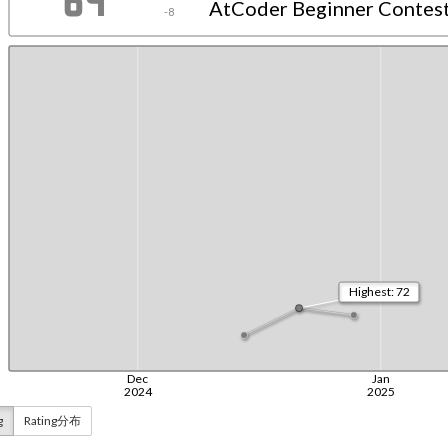
g
Rating分布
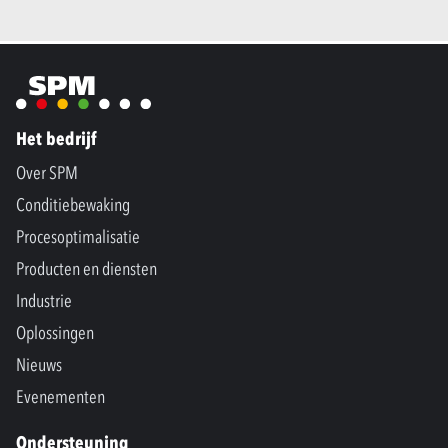
Het bedrijf
Over SPM
Conditiebewaking
Procesoptimalisatie
Producten en diensten
Industrie
Oplossingen
Nieuws
Evenementen
Ondersteuning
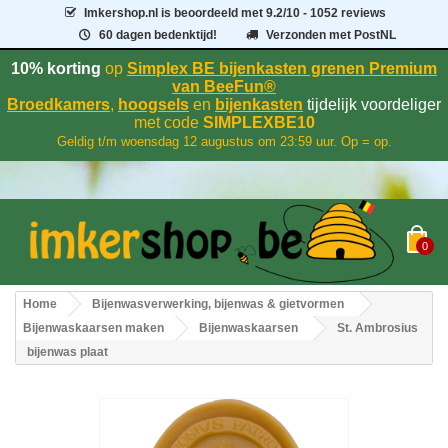
Imkershop.nl
is beoordeeld met
9.2
/
10
- 1052 reviews
60 dagen bedenktijd!
Verzonden met PostNL
10% korting
op
Simplex BE bijenkasten grenen Premium
van BeeFun®
Broedkamers
,
hoogsels
en
bijenkasten
tijdelijk voordeliger
met code
SIMPLEXBE10
Geldig t/m woensdag 12 augustus om 23:59 uur. Op = op.
0
Home
Bijenwasverwerking, bijenwas & gietvormen
Bijenwaskaarsen maken
Bijenwaskaarsen
St. Ambrosius
bijenwas plaat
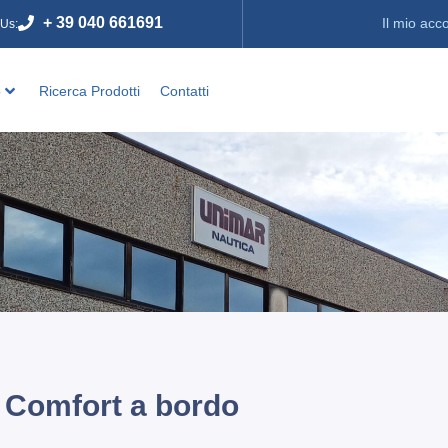
+ 39 040 661691
Il mio acc
 Us:
o
Ricerca Prodotti
Contatti
Comfort a bordo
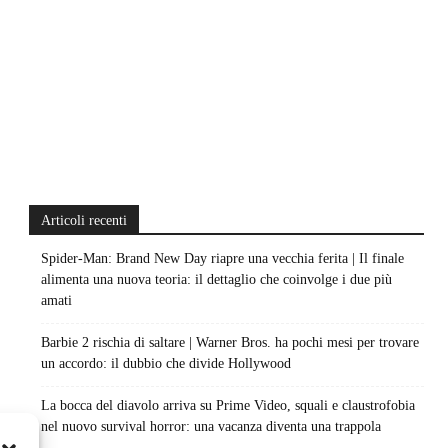
Articoli recenti
Spider-Man: Brand New Day riapre una vecchia ferita | Il finale
alimenta una nuova teoria: il dettaglio che coinvolge i due più
amati
Barbie 2 rischia di saltare | Warner Bros. ha pochi mesi per trovare
un accordo: il dubbio che divide Hollywood
La bocca del diavolo arriva su Prime Video, squali e claustrofobia
nel nuovo survival horror: una vacanza diventa una trappola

→ What you are asked to do: The lines to repeat run from the line containing "60 dagen bedenktijd!" through the end of the listing above, both included; give them exactly and without pictures.

→ Reply:
60 dagen bedenktijd!
Verzonden met PostNL
10% korting
op
Simplex BE bijenkasten grenen Premium
van BeeFun®
Broedkamers
,
hoogsels
en
bijenkasten
tijdelijk voordeliger
met code
SIMPLEXBE10
Geldig t/m woensdag 12 augustus om 23:59 uur. Op = op.
0
Home
Bijenwasverwerking, bijenwas & gietvormen
Bijenwaskaarsen maken
Bijenwaskaarsen
St. Ambrosius
bijenwas plaat
+ 39 040 661691
Il mio acc
 Us:
o
Ricerca Prodotti
Contatti
Comfort a bordo
Articoli recenti
Spider-Man: Brand New Day riapre una vecchia ferita | Il finale
alimenta una nuova teoria: il dettaglio che coinvolge i due più
amati
Barbie 2 rischia di saltare | Warner Bros. ha pochi mesi per trovare
un accordo: il dubbio che divide Hollywood
La bocca del diavolo arriva su Prime Video, squali e claustrofobia
nel nuovo survival horror: una vacanza diventa una trappola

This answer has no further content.